In realtà i social network dovrebbero fare da customer service, impostare cioè una relazione continua fra i fotografi che ne fanno uso e i potenziali clienti. Non è sufficiente esserci ma bisogna viverci. Nei social siamo noi a diventare il marchio: la promozione riguarda noi stessi, non più il nostro prodotto. Faccio un esempio: un'immagine pubblicata su Facebook, tra le mille immagini che il social propina in Home Page, sarà più interessante se scriviamo una didascalia che spieghi come è stata ottenuta. Tutto ciò disabitua le persone dal commento frettoloso tipico delle piattaforme sociali e soprattutto aiuta a creare relazioni tra noi e i nostri contatti. Altro elemento importantissimo è che non bisogna fingere di essere ciò che non si è: la finzione è un ruolo che non si riesce a gestire a lungo. Se non si tiene conto di tutti questi aspetti, il social network rischia di diventare un boomerang che alla fine si ritorce contro.

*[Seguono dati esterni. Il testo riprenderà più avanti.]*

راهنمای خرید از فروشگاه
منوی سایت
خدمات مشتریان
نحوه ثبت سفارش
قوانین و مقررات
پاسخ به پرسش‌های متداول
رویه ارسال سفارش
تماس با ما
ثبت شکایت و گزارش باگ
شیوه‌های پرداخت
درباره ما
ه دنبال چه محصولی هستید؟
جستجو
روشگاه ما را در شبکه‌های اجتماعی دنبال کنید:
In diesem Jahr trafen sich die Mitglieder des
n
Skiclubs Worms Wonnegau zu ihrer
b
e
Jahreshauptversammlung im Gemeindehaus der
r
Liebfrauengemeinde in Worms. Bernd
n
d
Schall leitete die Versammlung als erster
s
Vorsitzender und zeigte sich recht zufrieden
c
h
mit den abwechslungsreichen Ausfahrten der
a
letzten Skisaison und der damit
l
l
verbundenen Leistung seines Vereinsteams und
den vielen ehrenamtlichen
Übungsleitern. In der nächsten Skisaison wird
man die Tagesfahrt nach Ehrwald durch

Che rapporto hai con il Parco Faunistico Oasi di Sant'Alessio?
La mia attività didattica vuole proporre agli allievi situazioni in cui possano esercitarsi a fotografare animali in volo, animali che curano i propri piccoli, a realizzare ritratti. In questo l'Oasi di Sant'Alessio mi viene incontro.
Frequento l'Oasi dal 2008. Mi piace perché al suo interno è l'uomo a essere ospite: si attraversano tunnel nascosti in mezzo al bosco, con vetri di osservazione da cui l'essere umano vede l'animale senza che questo percepisca la presenza del primo.

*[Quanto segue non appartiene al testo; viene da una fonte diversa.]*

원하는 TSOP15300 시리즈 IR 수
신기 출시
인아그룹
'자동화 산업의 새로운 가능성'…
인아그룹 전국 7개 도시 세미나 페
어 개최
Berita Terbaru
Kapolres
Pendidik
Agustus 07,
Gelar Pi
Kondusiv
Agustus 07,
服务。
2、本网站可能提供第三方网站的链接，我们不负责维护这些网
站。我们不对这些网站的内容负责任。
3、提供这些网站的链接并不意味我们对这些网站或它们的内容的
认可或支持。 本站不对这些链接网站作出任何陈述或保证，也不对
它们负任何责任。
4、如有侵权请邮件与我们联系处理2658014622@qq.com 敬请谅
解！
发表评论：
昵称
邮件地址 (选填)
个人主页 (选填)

Ho inaugurato un gruppo Flickr dedicato all'Oasi già a metà degli anni Duemila, ma dal 2010 ho deciso di farne il centro della mia attività di tutor. L'Oasi è un laboratorio naturalistico a cielo aperto ed è un compromesso fra quella necessità di osservare specie selvatiche in completa libertà e il volerle vedere in condizioni quanto più possibile simili a quelle naturali.
In trent'anni si sono effettuate ricerche sulle condizioni migliori per far vivere le varie specie. La cicogna bianca era scomparsa cinque secoli fa nella Pianura Padana mentre ora il paese di Sant'Alessio è il centro di massima diffusione locale della stessa specie. Avendo quindi apprezzato negli anni i risultati di questo esperimento, collaboro con l'Oasi di Sant'Alessio per la diffusione delle nuove iniziative. Organizzo quindi workshop e concorsi supportati di vari brand tecnici come Nikon e Manfrotto: l'ultima si è svolto domenica 24 febbraio 2013.

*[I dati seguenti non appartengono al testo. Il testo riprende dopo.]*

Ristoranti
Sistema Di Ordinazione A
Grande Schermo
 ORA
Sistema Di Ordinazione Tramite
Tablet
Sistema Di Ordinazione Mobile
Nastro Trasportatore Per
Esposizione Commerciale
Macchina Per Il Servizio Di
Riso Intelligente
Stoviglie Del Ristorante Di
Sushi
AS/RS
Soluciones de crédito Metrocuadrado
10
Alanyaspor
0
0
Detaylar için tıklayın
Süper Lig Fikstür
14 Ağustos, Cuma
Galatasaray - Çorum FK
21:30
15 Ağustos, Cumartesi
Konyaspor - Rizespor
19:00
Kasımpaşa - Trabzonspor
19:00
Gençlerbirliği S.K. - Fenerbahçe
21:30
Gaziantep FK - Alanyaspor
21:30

Potessi tornare indietro, rifaresti tutto quello che hai fatto?
Mi piacerebbe rivivere i miei 20 anni con l'esperienza dell'età di oggi: impossibile da fare ovviamente. Se rifarei tutto? Sì. Forse passerei più tempo consapevole insieme a mia mamma che alcuni mesi fa è venuta a mancare. Senza il suo supporto, certe scelte non sarebbero state possibili.